Monday, February 3, 2014

STAYING CALM

She [stays] calm, whatsoever storms
"Heading Home", oil,
by Kelley MacDonald
 May shake the world.”
-- Alfred, Lord Tennyson, “Idylls of the King”


     Sailing with my dad years ago, I understood what Tennyson meant when he wrote these lines. Dad was as calm in high seas as he was when the winds were softly wafting us along. He seemed to understand that nature knows only calmness, even when storms are swirling. I think he saw serenity in every aspect of nature – in whirling waves as well as in smooth seas – and a similar serenity seemed to spread out from inside him when he was sailing. I recall seeing a strange poise, an almost blissful stillness, in his face as he steered his small sailboat in rough weather. Perhaps he smiled in storms because he sensed the gentleness inside the winds, the secret quietness and lightness in the lifting and falling of the waves. I saw it in him, too – the mildness with which he maneuvered the boat, the almost neighborly way he met the strong winds and waves. Dad’s long gone, but I still feel his calmness, his ability to be quietly brave no matter what -- and I’m still trying to learn it from him.  

Sunday, February 2, 2014

TWO OLD DOGS


 
"Old Guard", acrylic,
by John K. Harrell
 I once knew an old dog who was both brave and benevolent. He could be bold, but when someone needed a little canine comfort, he was as soft as April days. This feisty but affectionate mutt threw himself at all threats, but sat down in silence beside lonesome folks. I was thinking of him recently when I needed both the nerve to stand up to negativity and the kindliness to console someone. It’s not easy to be a fighter against cynicism and also a comforting friend, but if that old dog could do it, so, perhaps, can this one.  

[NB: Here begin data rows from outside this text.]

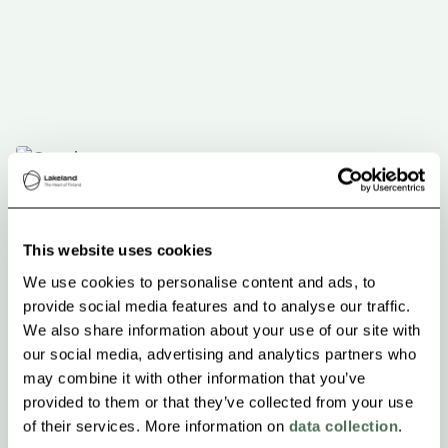
This website uses cookies
We use cookies to personalise content and ads, to
provide social media features and to analyse our traffic.
We also share information about your use of our site with
our social media, advertising and analytics partners who
may combine it with other information that you’ve
provided to them or that they’ve collected from your use
of their services. More information on
data collection
.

Saturday, February 1, 2014

MOUNTAINS FULL OF HORSES


  When I feel fearful, I often think of an old story about a guy who thought he was surrounded by enemies, but then a friend said the mountains around him were not full of enemies, but rather of friendly horses and riders ready to help. I need to see those horses clearly – to see that life is way more full of friendship and assistance than hostility and restraint. Support always surrounds me, not hindrance. Like the guy in the story, I need to open my eyes in a new way and know the peace and safety that always encircles me.